Morgan Stanley CEO James Gorman said on Thursday that the World Economic Forum at Davos is an "echo chamber," telling Bloomberg "...this echo chamber we live in here in Davos where everybody's basically repeating back to each other what they've heard from the last person. Let's be honest."

Gorman echoed Tuesday comments by Semafor's Liz Hoffman, who in an article titled "Don't bet on the Davos consensus," writes that the annual meeting of the elites was "the world’s most expensive echo chamber, where nobody makes friends by being a bummer."

The Davos consensus is shaped and refined as the weeklong conference goes on, passed among attendees alongside the plates of toothpicked olives and Gruyère cubes. By Friday it approaches canon.

And it is almost always wrong. An investor could do well boiling it down to a few investment theses and building a basket of assets to match — then wagering against it.

I’m hardly the first person to have pointed this out. Glenn Hutchins, the veteran investor who delights in needling his peers, says it nearly every year he’s there. -Semafor

"There’s nothing wrong with consensus views, but the key is to ask yourselves, where might we be wrong? Where are the blinders? And Davos isn’t conducive to that. You’re in an intense environment with very little time and very thin air," said veteran investor Glenn Hutchins, who added that the right people are being asked the wrong question.

"What a potash CEO in Canada can tell me about his next 12 months of production and what that might mean for agricultural production is way more valuable than asking for his views on globalization."

The WEF itself in 2017 actually asked two psychology professors why Davos Man is always wrong. One of them replied: "That’s actually not true…Whether the Davos Man is more accurate than the dart-throwing chimpanzee is another question."

Gorman opines on inflation, Twitter

Giving some time to CNBC, Gorman said "Clearly inflation peaked. That's no longer a question, it's a fact," adding, "The question is can they get to 2% and how hard will they try to get to 2% versus stabilizing around 3-4."

He also spoke to China's "major, major pivot."

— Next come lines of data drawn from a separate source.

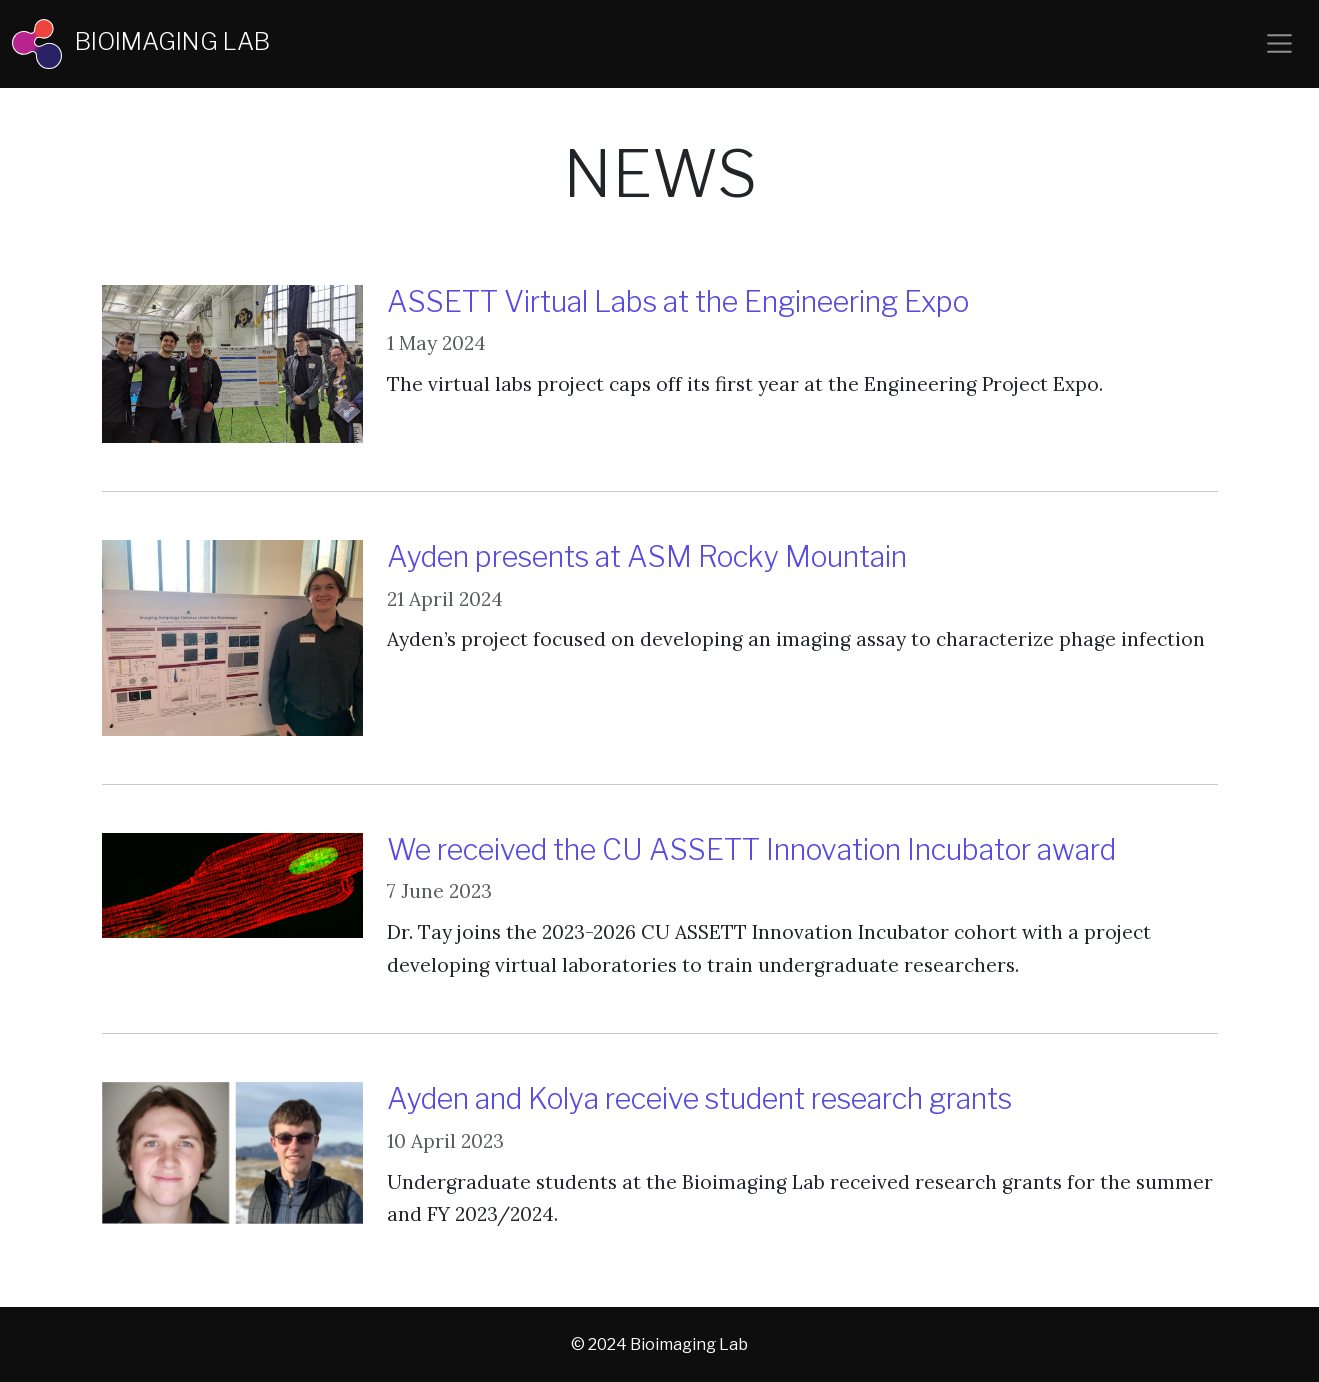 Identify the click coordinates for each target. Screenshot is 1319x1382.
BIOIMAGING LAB (141, 44)
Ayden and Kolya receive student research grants (699, 1098)
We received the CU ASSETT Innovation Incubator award (751, 849)
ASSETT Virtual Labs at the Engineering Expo (678, 301)
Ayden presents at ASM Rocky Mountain (647, 556)
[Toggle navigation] (1279, 43) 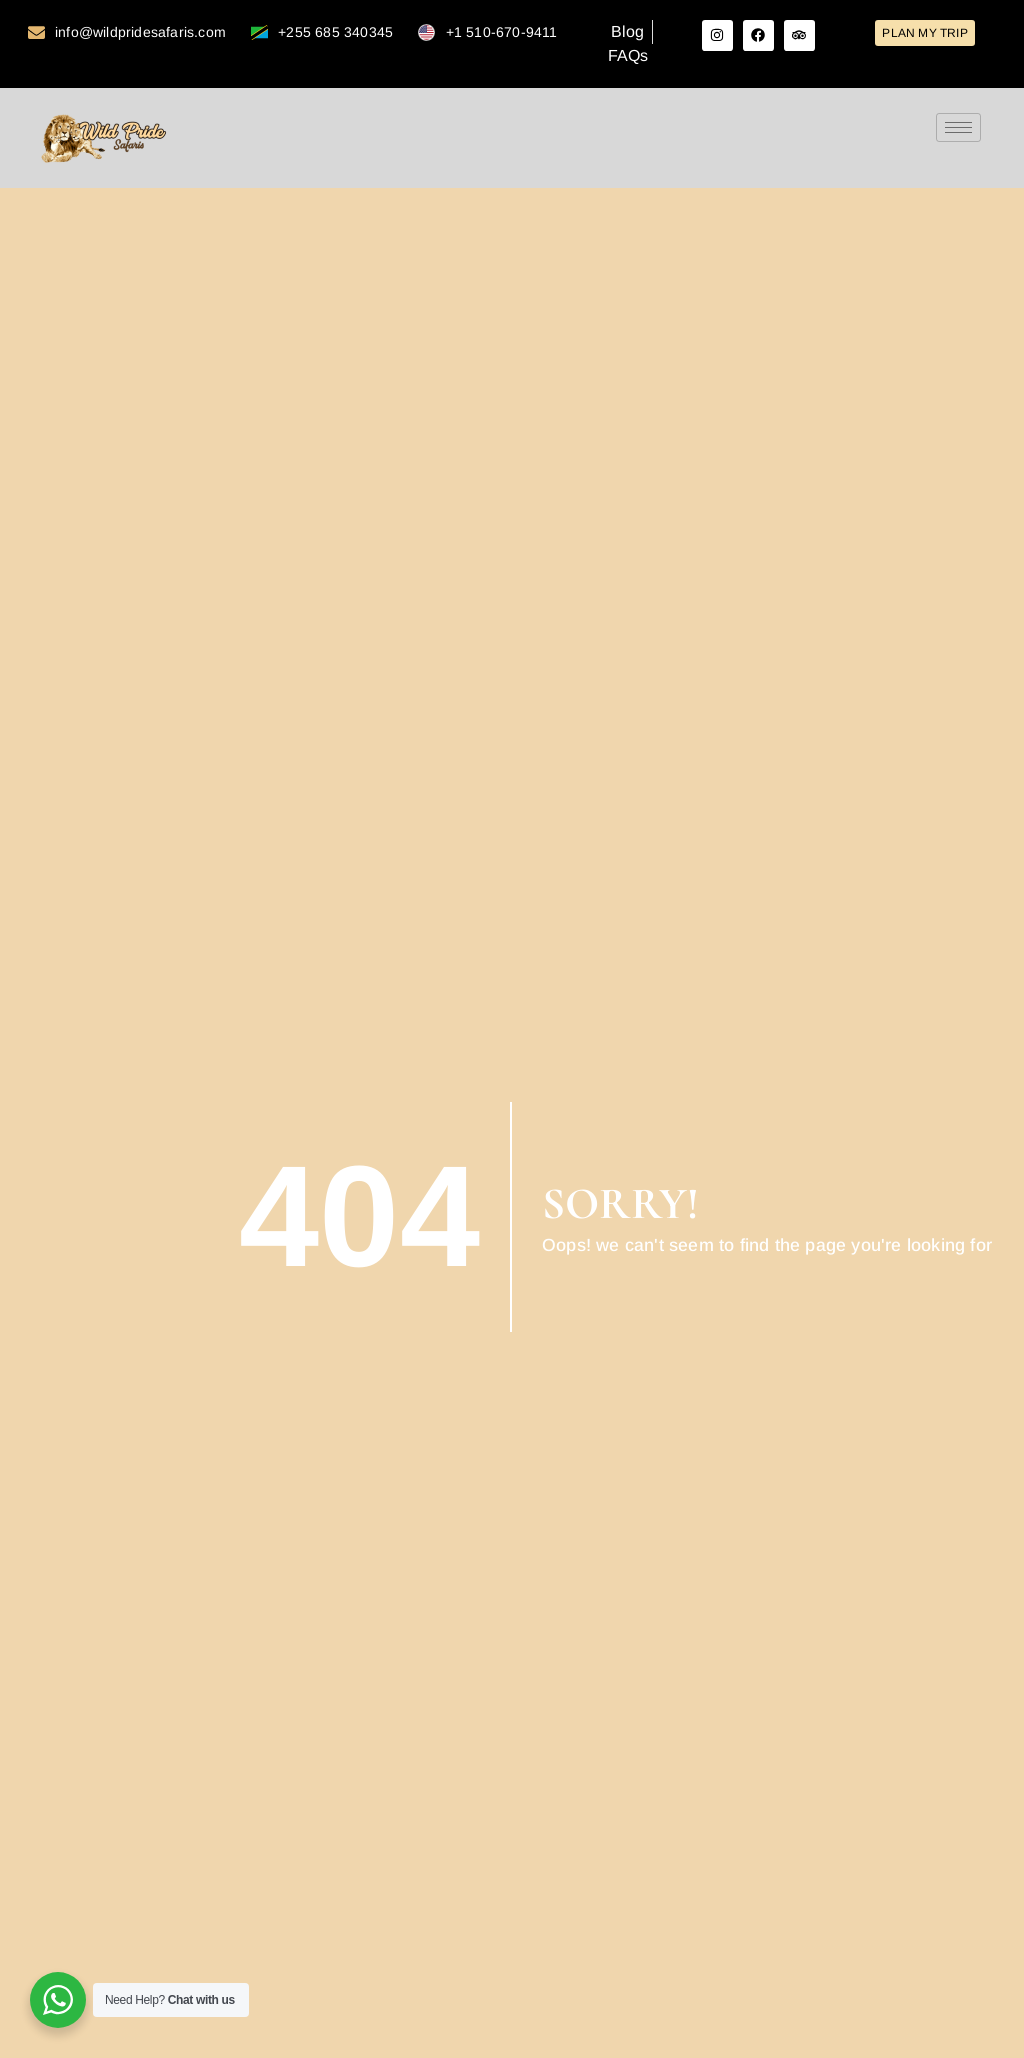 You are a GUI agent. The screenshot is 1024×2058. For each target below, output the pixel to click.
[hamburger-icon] (958, 127) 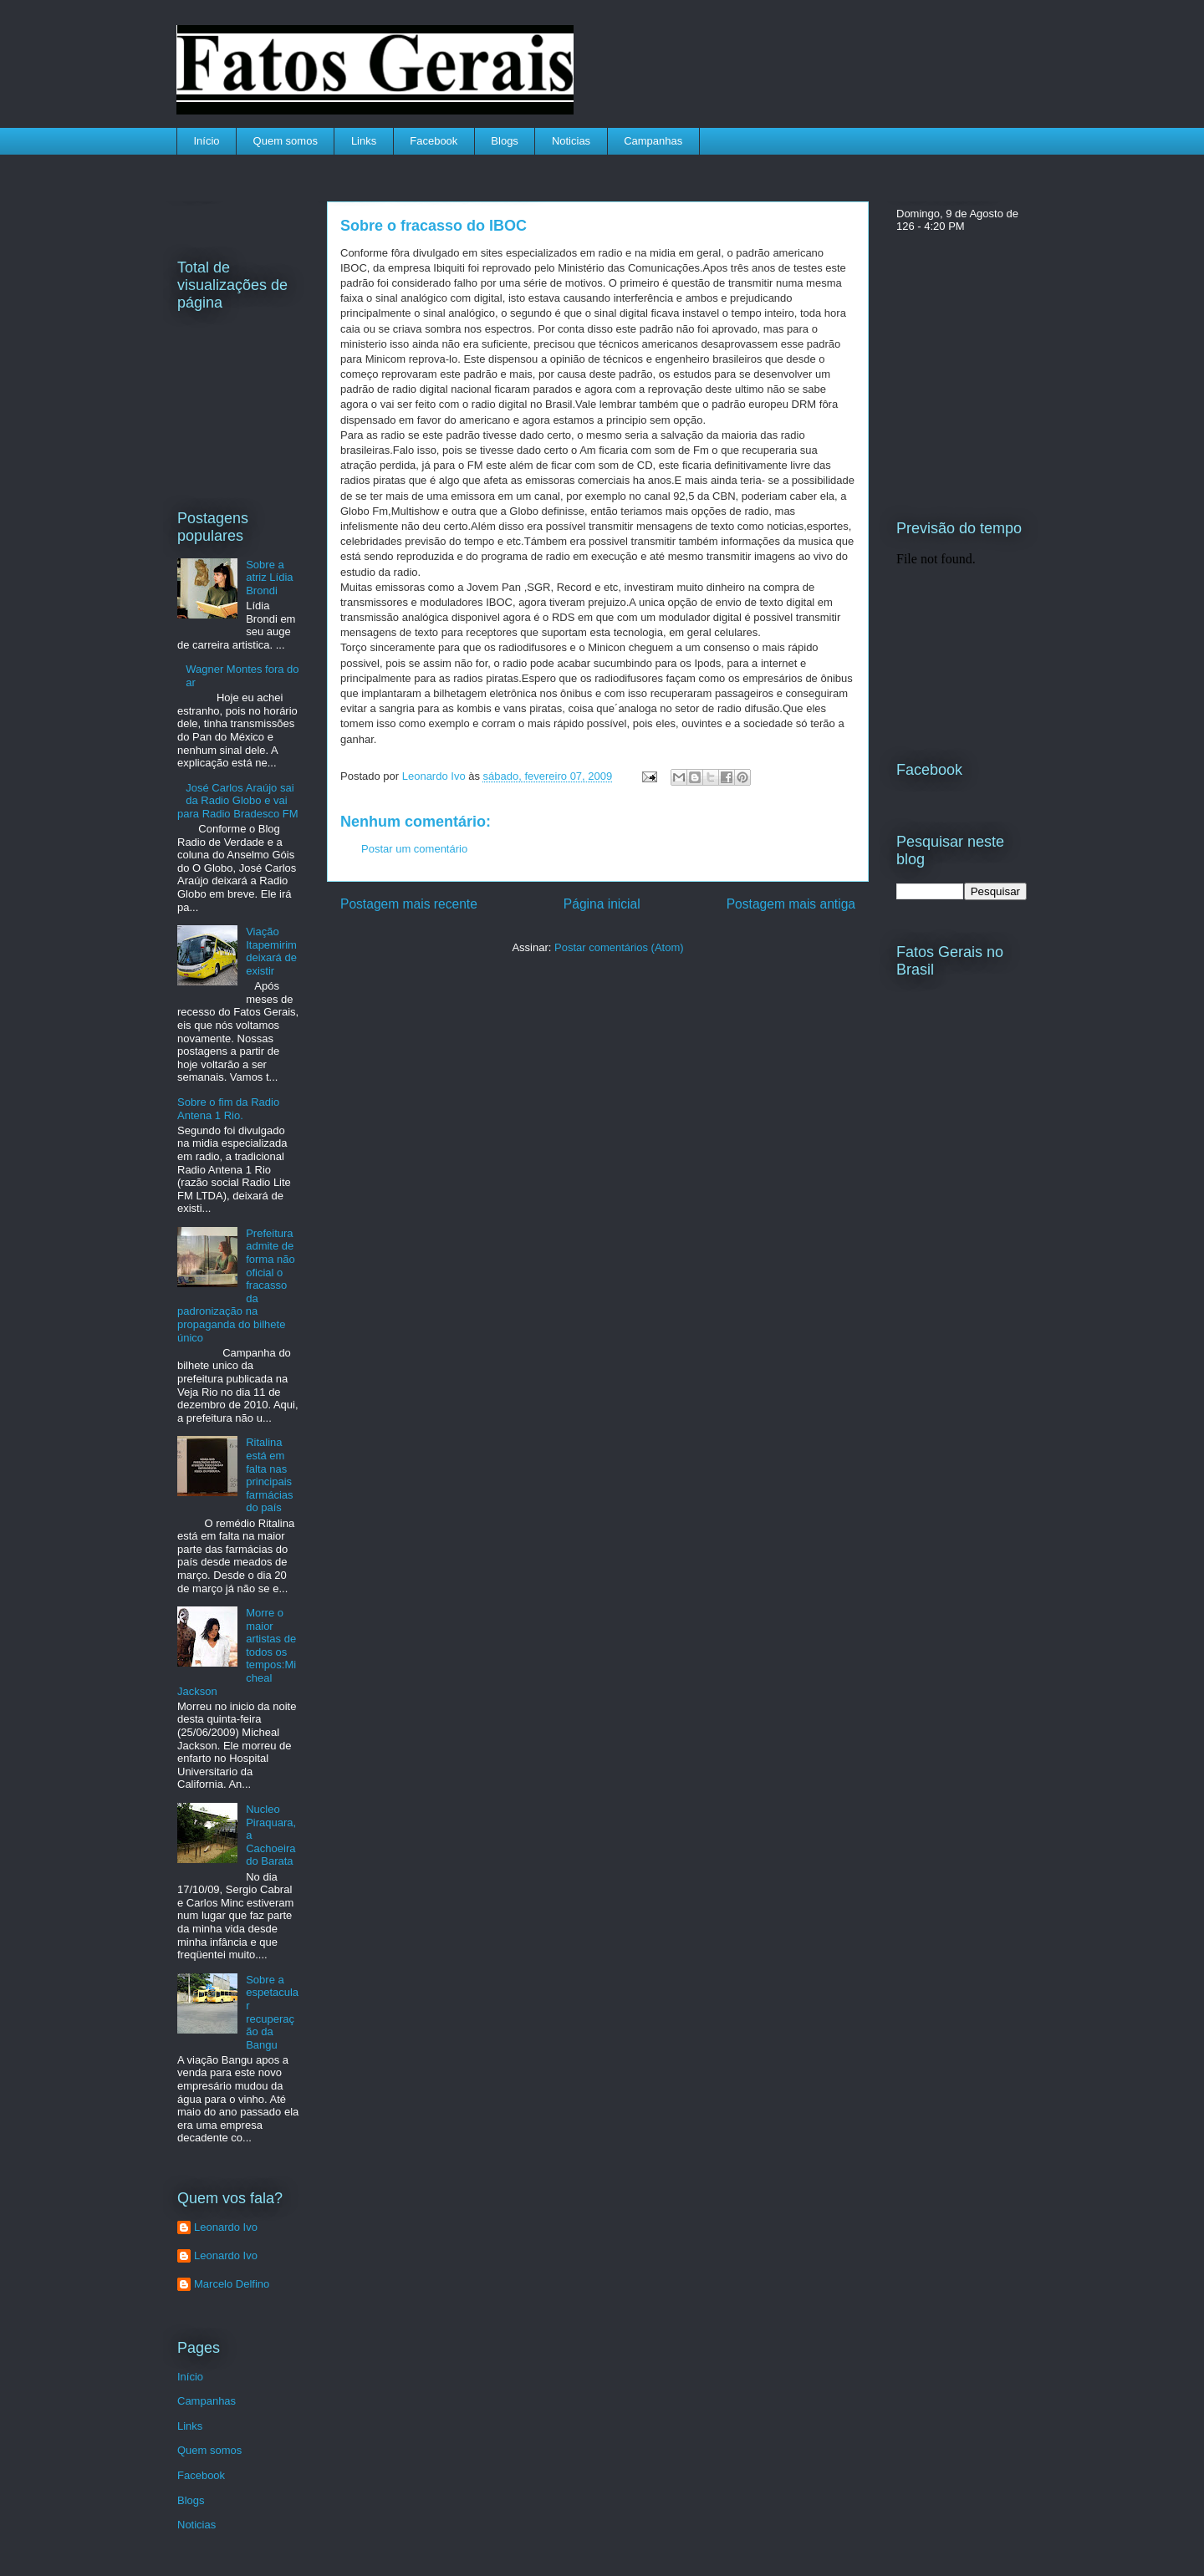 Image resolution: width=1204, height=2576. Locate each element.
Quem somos (285, 141)
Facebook (433, 141)
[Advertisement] (453, 1083)
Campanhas (653, 141)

Gorman, 64, also said he isn't worried about the debt ceiling impasse in Washington.

"I’m confident that politics will finally get to the right place," he said. "The other option is not an option."

And just today, the Treasury announced extraordinary measures to grapple with the $31.4 trillion debt ceiling.

He also decried the "echo chamber" at Davos, saying "..this echo chamber we live in here in Davos where everybody's basically repeating back to each other what they've heard from the last person. Let's be honest."

When asked if Morgan Stanley might end up owning Twitter - given that roughly $3.4 billion of its balance sheet is tied up with loans it made as part of Elon Musk's acquisition, Gorman said it "could not."

"Twitter’s a great company," said Gorman, adding "Elon Musk is one of the greatest entrepreneurs and business people in the last century."

On Tuesday Gorman expressed optimism over the markets - saying on an earnings call, "I’m highly confident that when the Fed pauses, deal activity and underwriting activity will go up. I would bet the year on that, in fact," adding "We’re not of the view that we’re heading into a dark period. Whatever negativity in the world is out there. That’s not our house view."

"There’s a lot of money sitting around waiting to be put to work. Our job is to be the flow of capital between those who have it and those who need it. So I’m pretty confident actually about the outlook."